According to today’s LA Times Mission Viejo is not alone in a RECALL action

Mission Viejo councilman Lance MacLean should follow the action taken by Flint, Michigan Mayor Donald Williamson who resigned 10 days before his recall election. Following are brief comments on other recall efforts around the country as published in today’s LA Times  “Throw the bums out’ is national mood.”

Tuesday August 25th is the deadline for turning in the recall petitions in Mission Viejo. From what I am told the volunteers have obtained more than enough with a comfortable cushion against any challenges.

The Times reports that “Recall efforts are already up more than 100% over all of last year, according to one tally. Voters target local leaders: mayors, school board members, city and county officials, sheriffs.
As the unemployment rate topped 25% and General Motors planned to cut more jobs in this long-struggling auto town, voters decided to focus their anger on one person: Mayor Donald J. Williamson. More than 17,000 residents signed a petition demanding his recall, citing waste, corruption, mismanagement and sundry other complaints. Williamson resigned 10 days before the vote.

“He made people so mad,” said Eric Mays, a retired GM worker who led an earlier effort to recall Williamson that failed. “He had to go.”

Fueled by the recession, voters nationwide are recalling local leaders, including mayors, school board members, county officials and sheriffs.

Although there is no official tally of recall efforts, the website Ballotpedia:Recall reports at least 52 local campaigns this year — up from the 24 last year, it said.

At least 13 elected officials this year have resigned, decided not to run for reelection or been recalled, according to the website.

“There was so much anger toward big government and, right or wrong, we at the local level are the direct target of it,” said County Commissioner Kevin W. Stufflebean of Coos County, Ore., who successfully beat back a recall attempt this year.

In May, voters in Tuolumne County, Calif., recalled all five board members of the Big Oak Flat-Groveland Unified School District…

In Kimberly, Idaho, voters started a petition drive to recall the mayor and two council members after they backed a 50% increase in utility fees to fund infrastructure projects. The petition drive fell short, and law enforcement officials are investigating whether local officials tampered with the process.

A mayoral recall vote was set for this fall in Toledo, Ohio — despite Mayor Carty Finkbeiner’s announcement July 12 that he wouldn’t seek reelection….

Recalling officials is considered a relatively drastic form of democracy. Instead of challenging an official’s stance on specific issues, such as tax hikes or land use, “voters are condemning all of their policies,” said Phyllis Myers, head of State Resource Strategies, a Washington-based consultant on state and local ballot measures.

“It’s rare that you have the public be that angry with an elected official,” Myers said.

With the recession continuing to hurt city budgets, “these early recalls could be the beginning of a deluge of local political battles,” said Joe Mathews, a senior fellow at New America Foundation and former Los Angeles Times reporter.

Few municipalities have as much experience mobilizing the electorate around a City Hall recall as Flint.
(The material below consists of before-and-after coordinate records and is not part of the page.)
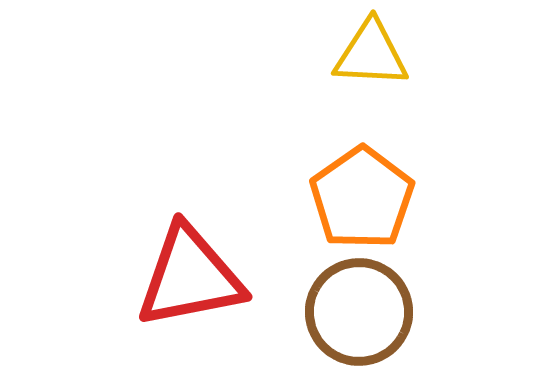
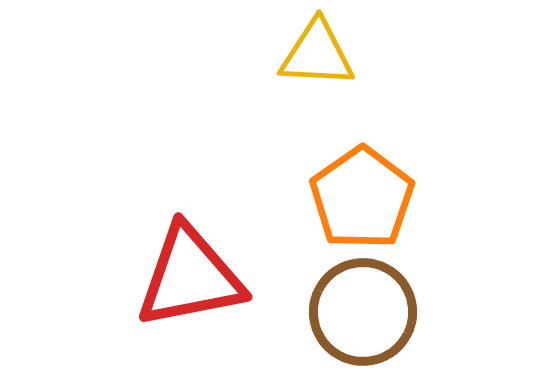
yellow triangle: moved 54 px left
brown circle: moved 4 px right
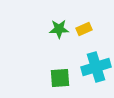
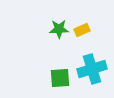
yellow rectangle: moved 2 px left, 1 px down
cyan cross: moved 4 px left, 2 px down
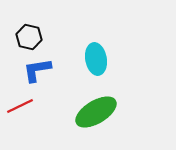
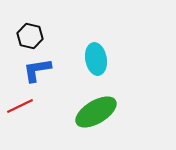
black hexagon: moved 1 px right, 1 px up
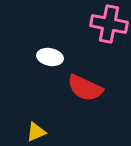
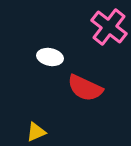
pink cross: moved 3 px down; rotated 27 degrees clockwise
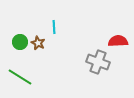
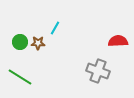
cyan line: moved 1 px right, 1 px down; rotated 32 degrees clockwise
brown star: rotated 24 degrees counterclockwise
gray cross: moved 9 px down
The city pushed to recall two mayors in seven years.

Williamson’s predecessor was recalled in 2002 over economic issues…. As mayor, he was combative with the local media and critics. “He’d been pushing people and pushing people’s patience for a long time,” Mays said.

Williamson, who did not return calls for comment, and his supporters scoffed at the recall effort, saying voters were recall-crazy: In addition to the mayor, a councilwoman faced a recall attempt, as did three board of education members in nearby Westwood Heights School District.

In June, Don Plusquellic, who has been mayor of the struggling blue-collar town of Akron, Ohio, since 1987, overwhelmingly defeated a recall initiative, which cost the city $175,000…. “I’ve been involved in local politics for decades and I’ve never seen anything like this,” said attorney Warner Mendenhall, who spearheaded the mayoral recall effort. “People are energized. They’re ready for a fight.”

The entire Times recall summary can be found at the following link.

http://www.latimes.com/news/nationworld/nation/la-na-recall1-2009aug01,0,2626189.story

OK Santa Ana activists. Are you happy with Mayor Pulido? If not are you mad enough to begin a recall?

We need to let every public servant know that while we carried them over the finish line, we will not sit on the sidelines if they fail to deliver. More often than not, instead of drinking Orange Juice, they fill up on Kool Aid with arrogance of power.

Right behind Lance MacLean is CA Assemblyman Anthony Adams, R-Claremont, who broke his pledge not to raise taxes. He is now in the crosshairs of other activists getting petitions on his recall which requires 36,000 valid signatures.